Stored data
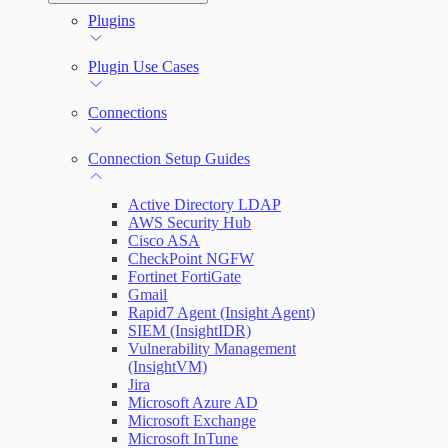
Automation (InsightConnect) Automation
Plugins
Troubleshoot an Orchestrator
Quick Start Guide
Workflows
Plugin Use Cases
VM Automation Success Plan
Connections
Input and Output Variables
Connection Setup Guides
Active Directory LDAP
AWS Security Hub
Cisco ASA
CheckPoint NGFW
Fortinet FortiGate
Gmail
Rapid7 Agent (Insight Agent)
SIEM (InsightIDR)
Vulnerability Management
(InsightVM)
Jira
Microsoft Azure AD
Microsoft Exchange
Microsoft InTune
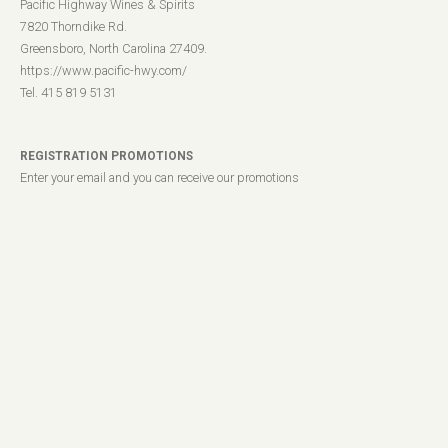
Pacific Highway Wines & Spirits
7820 Thorndike Rd.
Greensboro, North Carolina 27409.
https://www.pacific-hwy.com/
Tel. 415 819 5131
REGISTRATION PROMOTIONS
Enter your email and you can receive our promotions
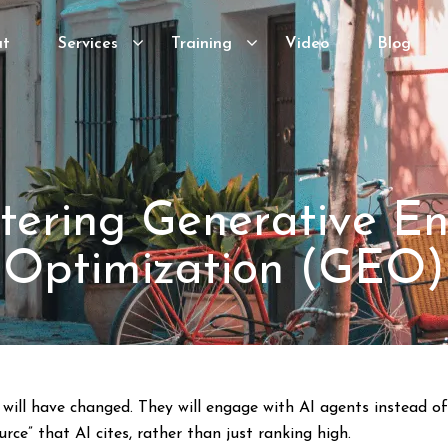
ut
Services
Training
Video
Blog
tering Generative En
Optimization (GEO)
will have changed. They will engage with AI agents instead of
rce” that AI cites, rather than just ranking high.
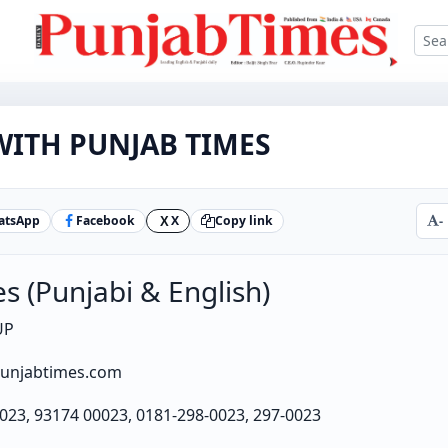
ITH PUNJAB TIMES
atsApp
Facebook
X
Copy link
-
X
s (Punjabi & English)
UP
punjabtimes.com
023, 93174 00023, 0181-298-0023, 297-0023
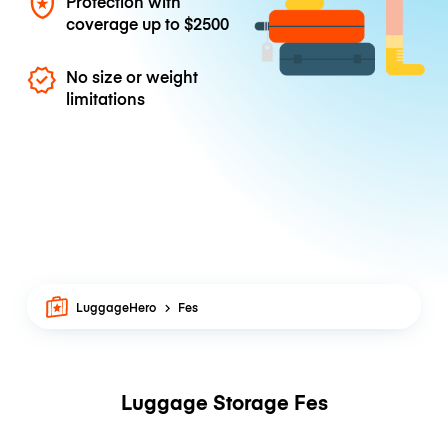
Protection with
coverage up to
$2500
No size or weight
limitations
LuggageHero
Fes
Luggage Storage Fes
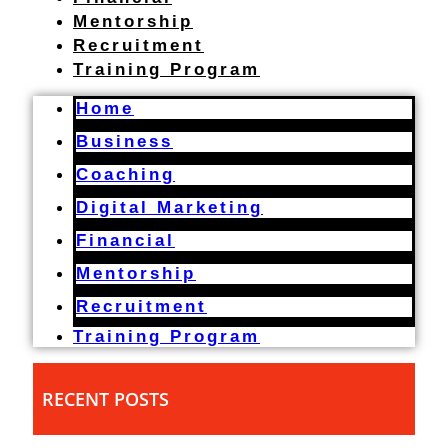
Mentorship
Recruitment
Training Program
Home
Business
Coaching
Digital Marketing
Financial
Mentorship
Recruitment
Training Program
RECENT POSTS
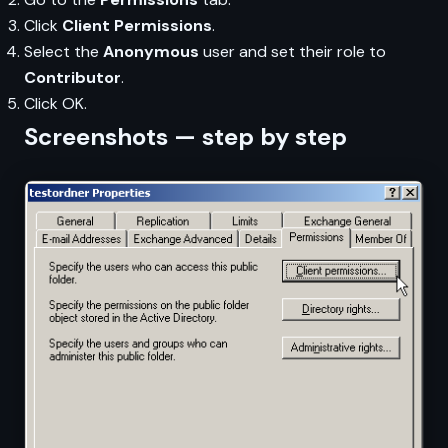
Click
Client Permissions
.
Select the
Anonymous
user and set their role to
Contributor
.
Click OK.
Screenshots — step by step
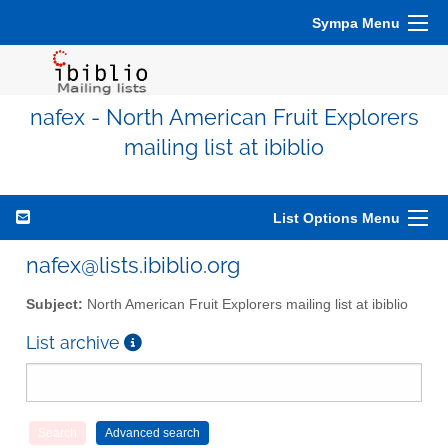
Sympa Menu
nafex - North American Fruit Explorers
mailing list at ibiblio
List Options Menu
nafex@lists.ibiblio.org
Subject:
North American Fruit Explorers mailing list at ibiblio
List archive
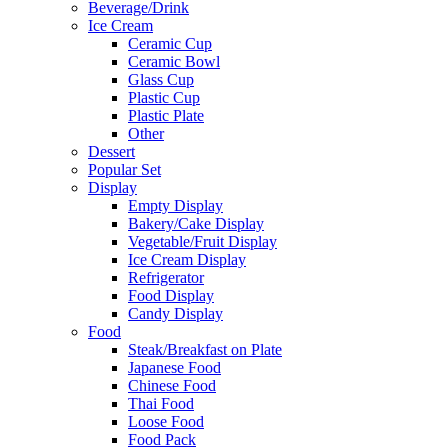
Beverage/Drink
Ice Cream
Ceramic Cup
Ceramic Bowl
Glass Cup
Plastic Cup
Plastic Plate
Other
Dessert
Popular Set
Display
Empty Display
Bakery/Cake Display
Vegetable/Fruit Display
Ice Cream Display
Refrigerator
Food Display
Candy Display
Food
Steak/Breakfast on Plate
Japanese Food
Chinese Food
Thai Food
Loose Food
Food Pack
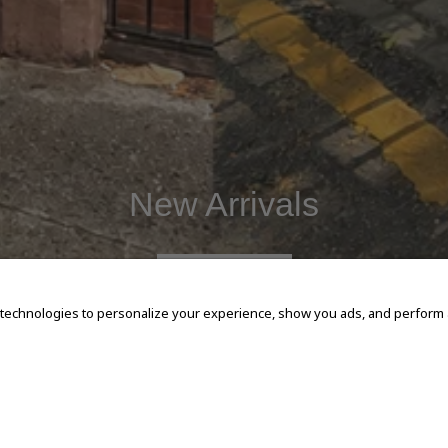
New Arrivals
SHOP NOW
 technologies to personalize your experience, show you ads, and perform an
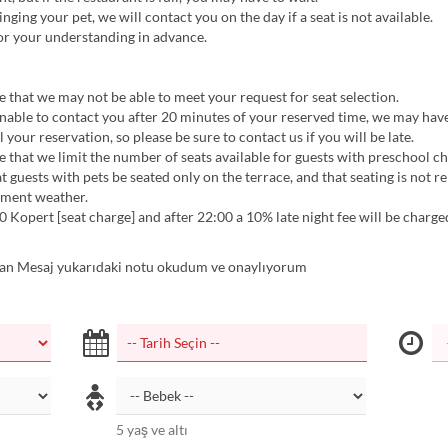
inging your pet, we will contact you on the day if a seat is not available.
or your understanding in advance.
 that we may not be able to meet your request for seat selection.
nable to contact you after 20 minutes of your reserved time, we may hav
 your reservation, so please be sure to contact us if you will be late.
 that we limit the number of seats available for guests with preschool ch
t guests with pets be seated only on the terrace, and that seating is not r
ement weather.
0 Kopert [seat charge] and after 22:00 a 10% late night fee will be charge
n Mesaj yukarıdaki notu okudum ve onaylıyorum
5 yaş ve altı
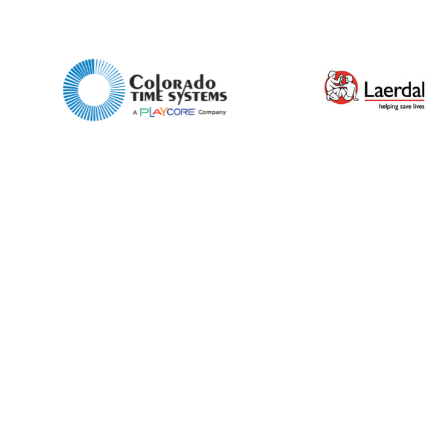
Preferred Date and Time
Home
About
Product Name
Shop
Retail
News
Contact
Message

> **YOUR TASK**:
Find the word "Plate" in the entries, then copy out every line that has it.

> **ANSWER SECTION**:
Plastic Plate
Steak/Breakfast on Plate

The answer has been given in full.